If you want to keep some of your paneer for later on and don’t intend to use it all in one go in a recipe, then you are going to need to ensure that you store it correctly. Thankfully the storage isn’t overly complicated. First, get a container and fill it with water.
Then, put the paneer inside this container filled with water and put it in the refrigerator. The water is important as without it the cheese may be prone to drying out. You can usually keep it in this condition in the refrigerator for around a week, after which point it most likely will not be suitable for eating. You may also need to replace the water every few days or so.
Alternatives to Paneer
If for some reason you are unable to use paneer, then you need not worry. In many cases there are suitable alternatives that you can use instead of paneer, and many of them are suitable for a vegan lifestyle. For instance, you can try Mexican queso blanco which has many similar characteristics to paneer, and you can find it fairly easily in stores.

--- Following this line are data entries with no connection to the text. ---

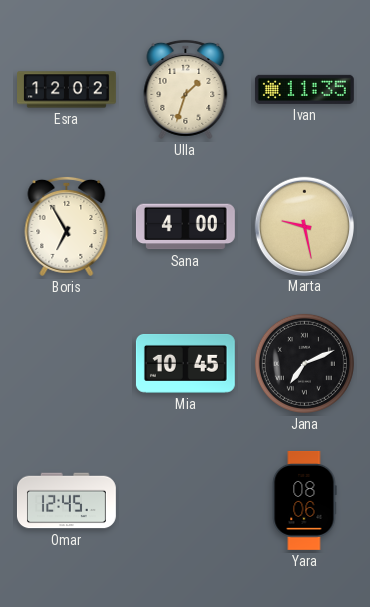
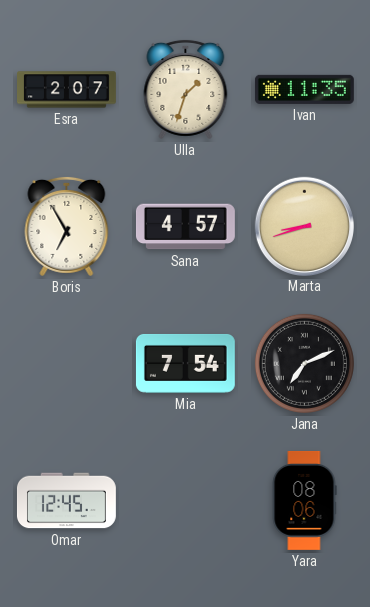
Esra: 12:02 -> 2:07
Sana: 4:00 -> 4:57
Marta: 9:28 -> 8:42
Mia: 10:45 -> 7:54
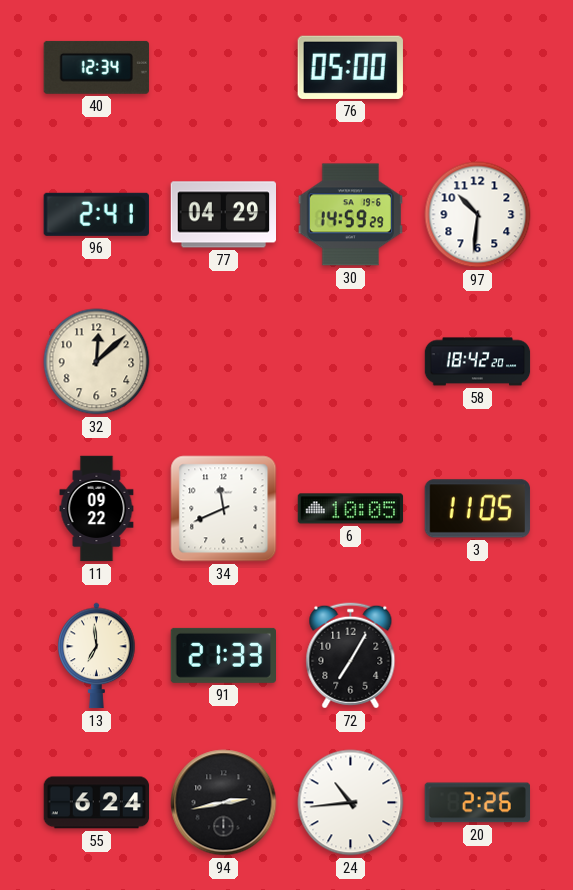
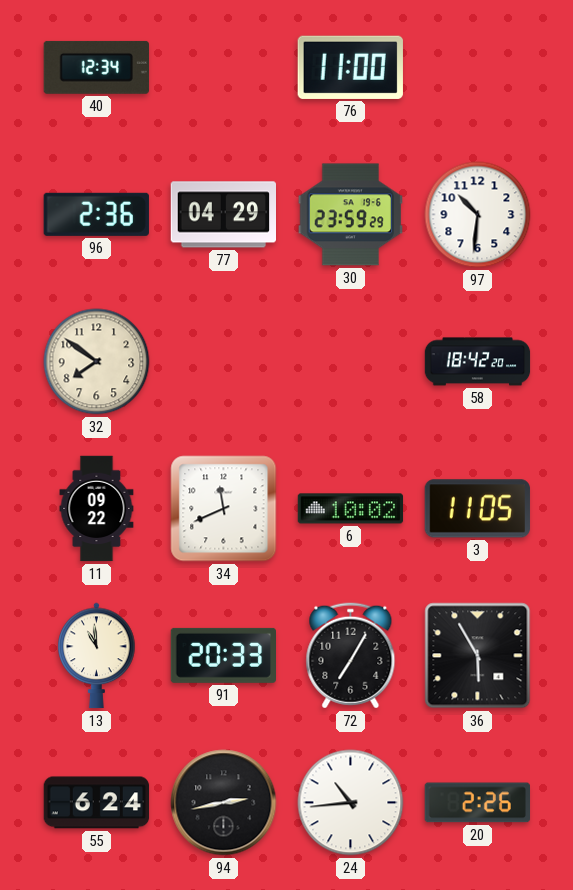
76: 05:00 -> 11:00
96: 2:41 -> 2:36
30: 14:59 -> 23:59
32: 12:08 -> 7:51
6: 10:05 -> 10:02
13: 6:59 -> 10:59
91: 21:33 -> 20:33
36: none -> 5:55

You could also use a mild feta cheese or some firm tofu. It’s also possible to use cottage cheese. The taste may be a little different, of course, but in many cases these can work as good alternatives if you require something to use instead of paneer. The dishes will usually tend to taste better with paneer though, so keep that in mind.
Benefits Of Eating Paneer
If you still aren’t sold on giving paneer a try, then let us make one final attempt to change your mind! It turns out that there are actually a number of benefits to eating paneer beyond the fact that it tastes great.
For starters, paneer includes a lot of calcium and vitamin D, important vitamins that are needed to lead a healthy lifestyle. These ingredients are both good for strengthening your teeth and bones, whether you’re a child or an adult.
Calcium is also essential for the functionality of your nervous system. It contains magnesium too, which is critical for keeping your blood sugar levels in check. It’s good for your immune system, heart and more.
Paneer contains a lot of protein too, though this does in part depend on how it’s made. If you’re using milk that’s full fat then likewise, you’ll get plenty of healthy fats from paneer too. This makes it a good choice for giving you energy and keeping you full throughout the day.
If you’re looking for a snack that could potentially keep you full for hours on end, then you can simply bring a cube of paneer with you and chew on that for a quick energy boost.
If you are looking to lose weight, then you definitely don’t want to be missing out on paneer. As we previously mentioned, paneer is rich in healthy fats and protein, alongside conjugated linoleic acid.
All of these things are important for weight loss efforts, and the acid in particular can help to aid your metabolism. It can be added to many healthy foods like salads too in order to provide a little extra flavor to a dish.
In essence, paneer is pretty much the perfect food for health, so long as it’s eaten in moderation.
Paneer is a fantastic type of Indian cheese that you simply have to try, even if it’s just once. It’s so versatile that you can add it to practically any dish, and since it’s vegetarian friendly it can also be a very inclusive ingredient too!
This delicious cheese is truly underappreciated, and is full of a lot of hidden benefits. With that in mind, what’s stopping you from grabbing some paneer from your local grocery store right now? It’s time to try something new!